Friday, October 26, 2012

Commercial Fiction As Applied Neuroplasticity

My father is one of the founding members of the letter carriers union, which means he's divided his professional life between politics and the streets of Richmond, California. So I don't get to shock him that often.

When I explained the approach I was taking with the Henry stories I'm doing for the Flash Fiction Fest? He was appalled.

"You're a reptile," he said. "And you're growing a lure on the end of your tongue."

One does what one must.

Let's make one thing clear. The Henry stories are not literature. They are commercial fiction. They are intended to provide readable entertainment for an intelligent audience. While I try to write well, clarity is more important than beauty or originality of phrasing. There is use of formula. Much of the appeal lies in scientific and speculative novelties that do represent an essentially juvenile state of mind.

I am perfectly comfortable with that. I am playing a different game.

As long-time readers know, I had a fairly spectacular stress-related collapse a couple of years back. Since then, I've been consciously engaged in a process of growth, and much of it has been rooted in the growing availability of information on the physical nature of the mind.

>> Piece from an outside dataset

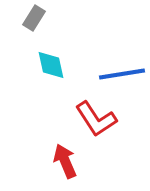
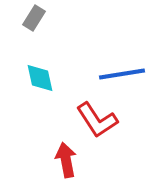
cyan diamond: moved 11 px left, 13 px down
red L-shape: moved 1 px right, 1 px down
red arrow: moved 1 px right, 1 px up; rotated 12 degrees clockwise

The art I'm concerned with gains its power by stimulating neurological events. The more complicated the circuit formed, the more engaging and satisfying the artistic experience.

Art rewards the brain.

But not all rewards are the same.

I have become aware that much of the fiction I've read has used stress as a reward -- either by allowing the reader to control a stress-inducing experience, or to feel the reward of triumph or superiority.

I wanted to write something that delivered a different set of neurological rewards.

The Henry stories are intended to reward the reader with the experiences of bonding, cooperation, problem-solving, and intellectual curiosity. They are intended to inculcate a mental state of relaxed alertness combined with a mildly expanded sense of benevolence.

They are intended to be healthy. If I am writing in order to provide a public service, I want to provide a goddamned service.

Now, the formula for the stories is that of solving a problem through some speculative twist involving scientific trivia.

Which means the story of the Henry stories actually is a Henry story.

So, yeah. I am perfectly happy to call them science fiction.